I tried this after spotting the recipe in one of the Sunday papers; it’s delicious and so good for you, too.
Ingredients – Serves 4
- 6 rashers of streaky bacon
- 1 tablespoon of cooking oil
- 1 onion
- 1 large garlic clove
- 1 unwaxed lemon
- 2x400g cans haricot or cannellinni beans
- 1 chicken stock cube
- Splash of Tabasco sauce
- 4 tomatoes
- 10g flat-leaf parsley
- 4 fillets of haddock or Pollack
- Salt and pepper
- Slice the rashers into strips. Heat the oil in a heavy-bottomed saucepan and cook the bacon for a few minutes until the fat begins to crisp.
- . Finely chop the onion and add to pan, lowering the heat. Stir occasionally for about 10 minutes until the onion is limp and golden – not brown
- Finely chop the garlic and zest the lemon, chopping it into yellow dust.
- Stir both into the pan and cook for a minute or two until aromatic.
- Rinse the beans in cold water and stir into the pan.
- Dissolve the stick cube in 450ml boiling water then add to the ban with Tabasco sauce. Simmer for 5 minutes.
- Meanwhile, cover the tomatoes with boiling water in a separate pan. Count to 30, then drain the tomatoes, peel and chop.

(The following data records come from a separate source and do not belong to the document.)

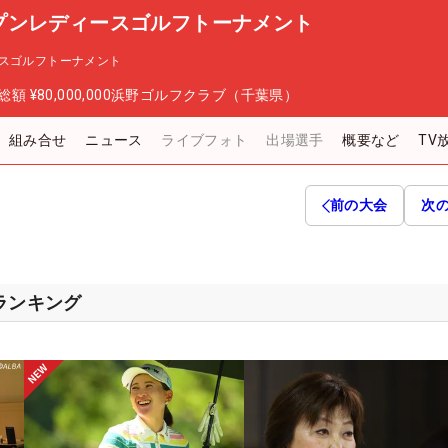
プンレディースゴルフトーナメント
スゴルフトーナメント
総額
¥80,000,000
浜野ゴルフクラブ（千葉県）
組み合せ
ニュース
ライブフォト
出場選手
概要など
TV
前の大会
次
スランキング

- Chop the parsley. Cut the fish into big, bite-size chunks and season with salt and pepper.
- Stir tomatoes and most of the parsley into the beans. Cook for 2 minutes then stir in the fish.
- Cook for 5-10 minutes until the fish is opaque. Serve in shallow soup bowls garnished with parsley and a lemon wedge.